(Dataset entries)
▬▬▬

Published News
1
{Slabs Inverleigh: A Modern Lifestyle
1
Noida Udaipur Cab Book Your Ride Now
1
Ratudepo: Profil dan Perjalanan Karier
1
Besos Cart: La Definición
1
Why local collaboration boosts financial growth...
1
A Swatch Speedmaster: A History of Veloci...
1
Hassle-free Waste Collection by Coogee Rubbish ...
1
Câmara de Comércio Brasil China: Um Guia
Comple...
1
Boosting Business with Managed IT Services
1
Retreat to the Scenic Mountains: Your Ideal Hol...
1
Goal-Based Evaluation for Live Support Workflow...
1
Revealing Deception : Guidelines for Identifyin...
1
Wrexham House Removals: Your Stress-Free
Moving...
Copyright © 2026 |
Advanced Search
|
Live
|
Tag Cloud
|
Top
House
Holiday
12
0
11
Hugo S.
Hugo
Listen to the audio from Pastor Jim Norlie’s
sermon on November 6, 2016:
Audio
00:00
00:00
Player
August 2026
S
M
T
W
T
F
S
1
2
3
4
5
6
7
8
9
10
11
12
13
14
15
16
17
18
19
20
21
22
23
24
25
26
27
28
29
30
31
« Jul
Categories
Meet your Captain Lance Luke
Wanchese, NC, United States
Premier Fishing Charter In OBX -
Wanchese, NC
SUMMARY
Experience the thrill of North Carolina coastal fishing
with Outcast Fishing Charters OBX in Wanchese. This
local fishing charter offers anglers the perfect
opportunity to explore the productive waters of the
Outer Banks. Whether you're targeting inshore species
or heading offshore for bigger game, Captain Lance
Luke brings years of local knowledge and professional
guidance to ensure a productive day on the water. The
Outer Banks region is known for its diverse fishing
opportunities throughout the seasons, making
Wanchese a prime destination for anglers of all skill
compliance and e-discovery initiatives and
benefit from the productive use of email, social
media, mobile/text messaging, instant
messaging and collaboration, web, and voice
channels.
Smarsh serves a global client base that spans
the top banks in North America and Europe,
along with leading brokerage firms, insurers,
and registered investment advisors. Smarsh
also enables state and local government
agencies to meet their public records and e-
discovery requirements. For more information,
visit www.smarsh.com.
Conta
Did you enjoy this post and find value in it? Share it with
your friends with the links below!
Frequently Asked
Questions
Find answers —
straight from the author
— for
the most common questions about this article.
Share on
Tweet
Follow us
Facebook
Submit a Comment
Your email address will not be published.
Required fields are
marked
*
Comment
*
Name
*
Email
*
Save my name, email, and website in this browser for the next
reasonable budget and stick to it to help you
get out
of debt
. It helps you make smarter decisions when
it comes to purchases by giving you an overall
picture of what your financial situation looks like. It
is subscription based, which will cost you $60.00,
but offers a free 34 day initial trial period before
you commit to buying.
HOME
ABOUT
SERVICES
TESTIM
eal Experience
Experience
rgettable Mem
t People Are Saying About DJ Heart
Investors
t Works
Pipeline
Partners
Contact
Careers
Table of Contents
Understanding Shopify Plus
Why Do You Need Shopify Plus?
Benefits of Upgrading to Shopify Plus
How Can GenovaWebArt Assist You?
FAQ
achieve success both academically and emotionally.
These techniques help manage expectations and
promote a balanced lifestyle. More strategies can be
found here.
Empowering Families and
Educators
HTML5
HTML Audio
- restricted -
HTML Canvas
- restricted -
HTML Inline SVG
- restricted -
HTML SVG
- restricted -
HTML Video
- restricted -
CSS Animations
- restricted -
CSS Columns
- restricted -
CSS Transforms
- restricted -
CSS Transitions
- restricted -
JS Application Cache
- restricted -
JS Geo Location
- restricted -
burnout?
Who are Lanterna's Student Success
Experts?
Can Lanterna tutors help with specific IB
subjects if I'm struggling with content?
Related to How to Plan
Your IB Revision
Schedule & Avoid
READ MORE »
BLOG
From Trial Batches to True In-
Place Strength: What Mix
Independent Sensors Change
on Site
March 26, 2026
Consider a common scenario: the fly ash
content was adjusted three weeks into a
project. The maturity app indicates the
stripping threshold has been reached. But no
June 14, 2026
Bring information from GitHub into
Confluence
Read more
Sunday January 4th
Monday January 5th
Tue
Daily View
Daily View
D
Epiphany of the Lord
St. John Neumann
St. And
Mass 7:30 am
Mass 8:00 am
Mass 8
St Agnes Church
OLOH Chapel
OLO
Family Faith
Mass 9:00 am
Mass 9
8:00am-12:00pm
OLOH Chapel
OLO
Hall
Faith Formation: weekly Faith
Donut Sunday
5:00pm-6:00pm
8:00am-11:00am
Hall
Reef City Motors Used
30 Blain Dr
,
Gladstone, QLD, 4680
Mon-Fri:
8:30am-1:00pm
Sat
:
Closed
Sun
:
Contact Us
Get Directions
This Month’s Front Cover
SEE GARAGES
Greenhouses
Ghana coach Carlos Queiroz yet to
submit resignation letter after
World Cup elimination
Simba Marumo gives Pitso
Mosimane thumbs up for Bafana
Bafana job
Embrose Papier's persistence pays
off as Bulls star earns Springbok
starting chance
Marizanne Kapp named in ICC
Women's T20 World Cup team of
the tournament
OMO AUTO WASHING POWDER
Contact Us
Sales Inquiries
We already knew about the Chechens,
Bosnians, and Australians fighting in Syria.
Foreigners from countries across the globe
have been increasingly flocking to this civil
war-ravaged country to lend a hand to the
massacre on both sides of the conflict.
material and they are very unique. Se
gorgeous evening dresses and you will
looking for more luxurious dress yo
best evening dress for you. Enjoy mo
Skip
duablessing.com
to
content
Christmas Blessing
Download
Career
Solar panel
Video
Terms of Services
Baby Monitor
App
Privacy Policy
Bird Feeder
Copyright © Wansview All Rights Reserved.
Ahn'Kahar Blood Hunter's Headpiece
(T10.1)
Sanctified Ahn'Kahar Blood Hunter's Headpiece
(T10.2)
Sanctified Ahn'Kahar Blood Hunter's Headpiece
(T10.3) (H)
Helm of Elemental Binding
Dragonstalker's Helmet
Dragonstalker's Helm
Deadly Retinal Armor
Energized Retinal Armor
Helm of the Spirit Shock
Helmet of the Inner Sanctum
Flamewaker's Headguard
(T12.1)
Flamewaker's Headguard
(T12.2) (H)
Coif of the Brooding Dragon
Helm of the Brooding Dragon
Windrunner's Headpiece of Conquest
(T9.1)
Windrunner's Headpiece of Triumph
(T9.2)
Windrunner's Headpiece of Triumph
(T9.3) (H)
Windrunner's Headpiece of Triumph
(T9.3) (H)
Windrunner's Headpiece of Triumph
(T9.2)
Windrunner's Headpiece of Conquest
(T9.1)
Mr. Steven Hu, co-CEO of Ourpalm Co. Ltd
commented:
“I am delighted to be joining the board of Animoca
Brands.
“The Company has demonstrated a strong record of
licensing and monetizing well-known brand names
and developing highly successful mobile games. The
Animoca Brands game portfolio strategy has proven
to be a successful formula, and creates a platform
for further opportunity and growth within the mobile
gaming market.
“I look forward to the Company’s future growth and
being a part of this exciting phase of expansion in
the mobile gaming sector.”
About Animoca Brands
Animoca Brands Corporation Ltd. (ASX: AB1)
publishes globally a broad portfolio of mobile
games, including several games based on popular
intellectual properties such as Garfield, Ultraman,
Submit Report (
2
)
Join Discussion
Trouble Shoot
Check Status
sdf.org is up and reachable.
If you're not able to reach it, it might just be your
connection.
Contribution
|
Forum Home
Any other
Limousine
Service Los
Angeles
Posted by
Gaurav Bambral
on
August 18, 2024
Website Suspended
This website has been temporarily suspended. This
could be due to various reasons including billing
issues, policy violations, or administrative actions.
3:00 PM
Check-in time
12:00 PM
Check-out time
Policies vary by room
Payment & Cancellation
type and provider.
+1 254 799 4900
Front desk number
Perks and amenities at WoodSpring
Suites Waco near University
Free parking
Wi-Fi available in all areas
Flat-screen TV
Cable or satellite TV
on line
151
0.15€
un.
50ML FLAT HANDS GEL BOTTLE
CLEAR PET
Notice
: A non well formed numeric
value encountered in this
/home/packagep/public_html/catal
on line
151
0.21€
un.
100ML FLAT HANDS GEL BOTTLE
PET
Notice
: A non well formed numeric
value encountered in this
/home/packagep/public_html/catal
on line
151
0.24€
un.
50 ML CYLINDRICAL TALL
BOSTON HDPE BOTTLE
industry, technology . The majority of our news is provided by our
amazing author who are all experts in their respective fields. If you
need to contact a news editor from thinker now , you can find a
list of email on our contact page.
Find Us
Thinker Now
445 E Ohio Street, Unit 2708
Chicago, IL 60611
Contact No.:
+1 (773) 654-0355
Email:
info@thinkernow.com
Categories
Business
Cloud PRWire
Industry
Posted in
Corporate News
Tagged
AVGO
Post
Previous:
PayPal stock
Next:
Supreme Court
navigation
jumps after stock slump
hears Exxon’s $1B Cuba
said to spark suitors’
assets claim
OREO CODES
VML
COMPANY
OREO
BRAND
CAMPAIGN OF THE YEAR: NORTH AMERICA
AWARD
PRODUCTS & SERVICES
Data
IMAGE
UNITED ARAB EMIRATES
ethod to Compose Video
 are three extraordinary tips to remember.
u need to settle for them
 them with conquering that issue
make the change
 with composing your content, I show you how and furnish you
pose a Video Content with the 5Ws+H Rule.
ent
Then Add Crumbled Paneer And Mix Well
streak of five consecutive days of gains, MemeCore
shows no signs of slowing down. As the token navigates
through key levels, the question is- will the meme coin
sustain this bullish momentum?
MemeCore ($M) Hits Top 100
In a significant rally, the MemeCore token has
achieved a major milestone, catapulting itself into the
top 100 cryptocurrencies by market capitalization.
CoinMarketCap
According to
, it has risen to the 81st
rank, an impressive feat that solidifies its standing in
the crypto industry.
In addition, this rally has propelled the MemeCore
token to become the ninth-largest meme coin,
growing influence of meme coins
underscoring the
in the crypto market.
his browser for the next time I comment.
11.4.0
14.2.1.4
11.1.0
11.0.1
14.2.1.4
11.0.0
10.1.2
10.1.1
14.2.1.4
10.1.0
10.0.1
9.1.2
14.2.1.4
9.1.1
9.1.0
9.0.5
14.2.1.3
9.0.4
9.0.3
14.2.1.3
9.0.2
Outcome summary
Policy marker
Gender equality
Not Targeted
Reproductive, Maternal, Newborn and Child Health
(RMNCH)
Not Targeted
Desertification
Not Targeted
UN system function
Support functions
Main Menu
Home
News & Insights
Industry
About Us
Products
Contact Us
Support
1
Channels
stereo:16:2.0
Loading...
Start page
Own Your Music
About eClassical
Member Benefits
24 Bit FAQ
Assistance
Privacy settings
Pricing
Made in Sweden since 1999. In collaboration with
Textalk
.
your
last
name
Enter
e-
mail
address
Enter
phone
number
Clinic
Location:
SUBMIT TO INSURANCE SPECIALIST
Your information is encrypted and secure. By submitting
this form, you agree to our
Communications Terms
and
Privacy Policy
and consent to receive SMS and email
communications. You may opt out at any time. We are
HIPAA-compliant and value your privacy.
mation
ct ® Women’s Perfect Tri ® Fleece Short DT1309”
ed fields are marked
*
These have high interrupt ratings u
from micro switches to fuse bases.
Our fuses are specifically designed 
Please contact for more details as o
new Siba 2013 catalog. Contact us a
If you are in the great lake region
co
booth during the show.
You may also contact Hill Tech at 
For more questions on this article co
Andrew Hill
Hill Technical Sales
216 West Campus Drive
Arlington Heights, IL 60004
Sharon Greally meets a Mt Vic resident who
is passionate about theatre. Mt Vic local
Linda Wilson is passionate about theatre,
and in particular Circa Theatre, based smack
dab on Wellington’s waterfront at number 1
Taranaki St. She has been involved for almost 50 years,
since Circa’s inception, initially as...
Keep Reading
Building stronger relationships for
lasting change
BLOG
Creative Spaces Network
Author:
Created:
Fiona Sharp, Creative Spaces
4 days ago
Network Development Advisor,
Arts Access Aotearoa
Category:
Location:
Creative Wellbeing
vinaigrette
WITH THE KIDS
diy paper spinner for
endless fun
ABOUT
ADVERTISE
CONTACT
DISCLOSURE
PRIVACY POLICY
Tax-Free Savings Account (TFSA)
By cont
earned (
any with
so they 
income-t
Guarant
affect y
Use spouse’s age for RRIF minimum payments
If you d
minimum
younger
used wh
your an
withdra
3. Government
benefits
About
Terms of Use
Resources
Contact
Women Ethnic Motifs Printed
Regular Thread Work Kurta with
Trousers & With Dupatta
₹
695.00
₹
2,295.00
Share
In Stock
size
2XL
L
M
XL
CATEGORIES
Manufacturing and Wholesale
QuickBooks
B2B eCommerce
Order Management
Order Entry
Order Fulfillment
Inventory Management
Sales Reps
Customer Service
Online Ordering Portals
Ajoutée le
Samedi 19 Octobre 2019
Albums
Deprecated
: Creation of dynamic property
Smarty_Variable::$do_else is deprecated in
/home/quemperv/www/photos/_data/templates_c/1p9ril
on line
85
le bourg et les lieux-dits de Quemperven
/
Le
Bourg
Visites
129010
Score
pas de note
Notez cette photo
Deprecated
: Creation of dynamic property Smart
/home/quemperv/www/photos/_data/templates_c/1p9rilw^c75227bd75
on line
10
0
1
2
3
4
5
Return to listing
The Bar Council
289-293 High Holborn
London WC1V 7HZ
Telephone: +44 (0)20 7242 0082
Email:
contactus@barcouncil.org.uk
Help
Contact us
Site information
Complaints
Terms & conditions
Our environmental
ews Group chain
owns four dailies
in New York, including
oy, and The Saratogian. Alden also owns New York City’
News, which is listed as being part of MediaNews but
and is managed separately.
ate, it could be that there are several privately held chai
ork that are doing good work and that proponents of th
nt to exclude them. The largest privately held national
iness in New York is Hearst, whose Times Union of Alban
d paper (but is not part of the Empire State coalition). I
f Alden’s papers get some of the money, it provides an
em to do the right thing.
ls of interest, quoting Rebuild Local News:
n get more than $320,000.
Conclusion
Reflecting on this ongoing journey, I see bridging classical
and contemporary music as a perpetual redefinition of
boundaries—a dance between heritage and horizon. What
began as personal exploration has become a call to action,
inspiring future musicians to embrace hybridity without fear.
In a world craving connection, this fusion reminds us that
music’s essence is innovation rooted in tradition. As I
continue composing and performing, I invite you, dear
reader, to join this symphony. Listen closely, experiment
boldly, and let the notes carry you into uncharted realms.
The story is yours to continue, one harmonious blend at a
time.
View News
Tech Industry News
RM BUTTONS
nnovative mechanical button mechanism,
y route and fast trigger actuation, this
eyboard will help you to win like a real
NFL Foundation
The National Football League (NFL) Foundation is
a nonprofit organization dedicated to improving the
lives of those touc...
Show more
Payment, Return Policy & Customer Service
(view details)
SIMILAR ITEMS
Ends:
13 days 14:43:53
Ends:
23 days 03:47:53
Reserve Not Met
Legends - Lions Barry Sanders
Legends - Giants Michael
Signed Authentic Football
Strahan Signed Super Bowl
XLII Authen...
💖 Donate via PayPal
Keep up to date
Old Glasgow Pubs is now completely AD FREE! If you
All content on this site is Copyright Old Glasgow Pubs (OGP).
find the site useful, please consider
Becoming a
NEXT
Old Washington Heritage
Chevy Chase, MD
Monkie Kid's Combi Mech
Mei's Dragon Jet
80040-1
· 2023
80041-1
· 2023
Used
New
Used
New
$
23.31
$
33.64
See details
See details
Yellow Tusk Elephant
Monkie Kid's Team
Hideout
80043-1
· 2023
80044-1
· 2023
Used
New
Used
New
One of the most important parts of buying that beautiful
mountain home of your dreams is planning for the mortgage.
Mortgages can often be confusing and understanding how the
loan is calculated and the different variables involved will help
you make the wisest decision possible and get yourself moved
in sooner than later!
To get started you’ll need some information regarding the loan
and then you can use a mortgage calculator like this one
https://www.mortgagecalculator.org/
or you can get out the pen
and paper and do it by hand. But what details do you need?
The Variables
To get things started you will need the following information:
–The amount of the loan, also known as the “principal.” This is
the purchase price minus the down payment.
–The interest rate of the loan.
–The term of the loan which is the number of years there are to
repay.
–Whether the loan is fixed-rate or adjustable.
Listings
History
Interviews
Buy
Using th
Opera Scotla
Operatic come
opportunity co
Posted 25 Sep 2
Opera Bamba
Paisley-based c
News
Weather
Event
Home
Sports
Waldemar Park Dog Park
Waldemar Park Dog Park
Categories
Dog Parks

▬▬▬

— Assignment —
Show the lines from the data above that contain the string "number".

— Solution below —
Front desk number
number
dab on Wellington’s waterfront at number 1
–The term of the loan which is the number of years there are to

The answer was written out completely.